The results for small numbers are much better. It works for zero even though the guess is always reduced by 50%, because eventually it reaches the smallest representable floating-point number and dividing that produces zero.

(sqrt 0) ~> 0
(sqrt 1e-20) ~> 1e-10

For large numbers, it works better in that it always terminates. However, the results are less precise because “a small fraction” change in guess can be fairly large when the guesses themselves are very large.

(sqrt 1e14) ~> 1.0000029650278373e7
(sqrt 1e20) ~> 1.0000021484861237e10

# Exercise 1.8⁠

(define (cube x) (* x x x))
(define (cbrt-iter guess x)
  (if (good-enough? guess x)
      guess
      (cbrt-iter (improve guess x) x)))
(define (improve guess x)
  (/ (+ (/ x (square guess))
        (* 2 guess))
     3))
(define (good-enough? guess x)
  (< (abs (- (cube guess) x)) 0.001))
(define (cbrt x)
  (cbrt-iter 1.0 x))

(cbrt 8) ~> 2.000004911675504

# 1.1.8 Procedures as Black-Box Abstractions⁠

The following two procedures should be indistinguishable:

(define (square x) (* x x))
(define (square x) (exp (+ (log x) (log x))))
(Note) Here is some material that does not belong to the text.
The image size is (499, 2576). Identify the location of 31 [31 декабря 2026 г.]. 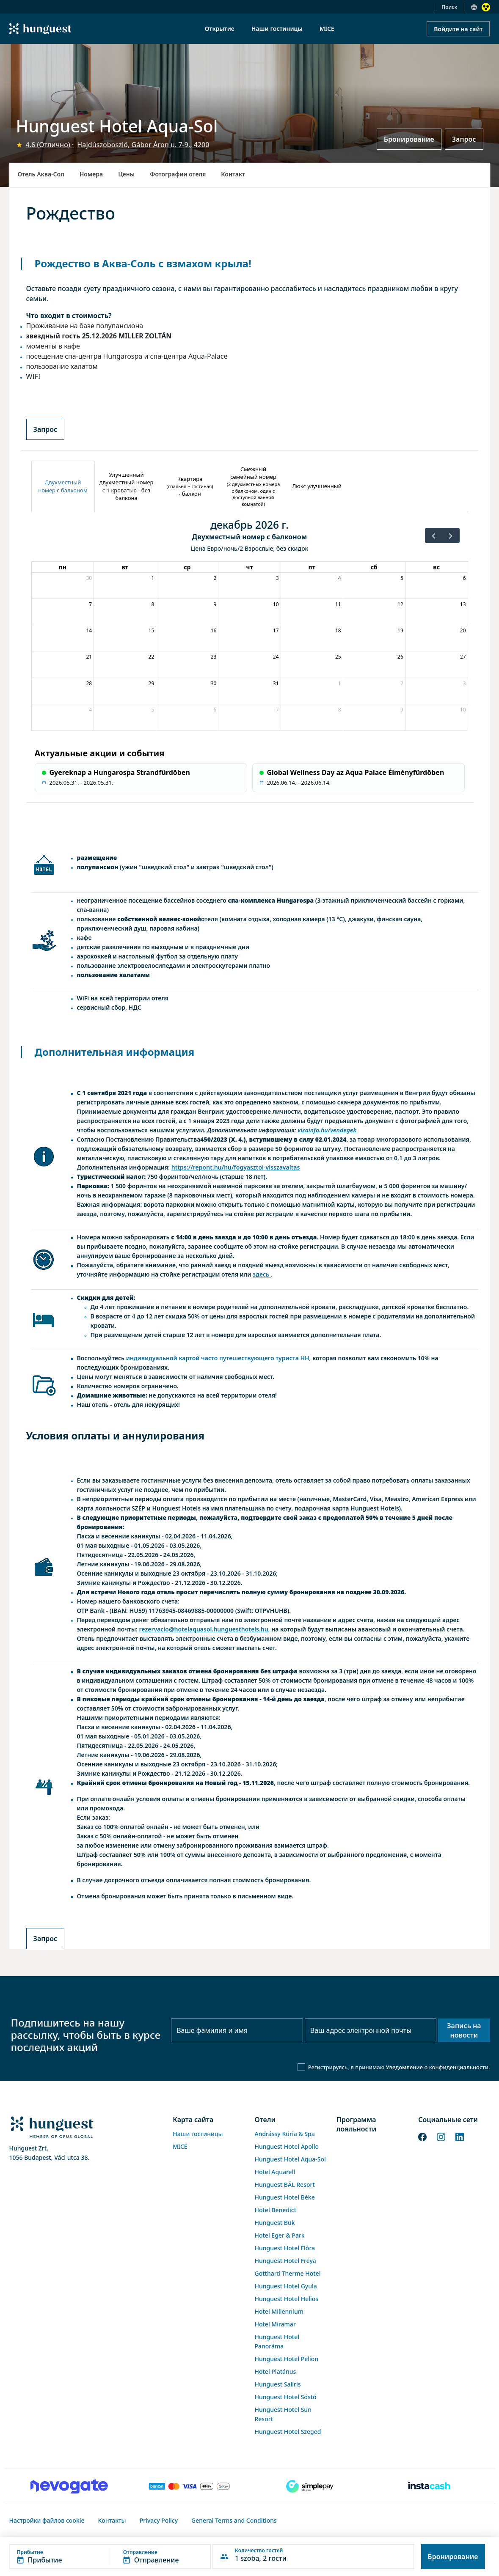
(276, 683).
These should be indistinguishable as well:

(define (square x) (* x x))
(define (square y) (* y y))

Using block structure:

(define (sqrt x)
  (define (good-enough? guess x)
    (< (abs (- (square guess) x)) 0.001))
  (define (improve guess x) (average guess (/ x guess)))
  (define (sqrt-iter guess x)
    (if (good-enough? guess x)
        guess
        (sqrt-iter (improve guess x) x)))
  (sqrt-iter 1.0 x))

Without passing x around:

(define (sqrt x)
  (define (good-enough? guess)
    (< (abs (- (square guess) x)) 0.001))
  (define (improve guess)
    (average guess (/ x guess)))
  (define (sqrt-iter guess)
    (if (good-enough? guess)
        guess
        (sqrt-iter (improve guess))))
  (sqrt-iter 1.0))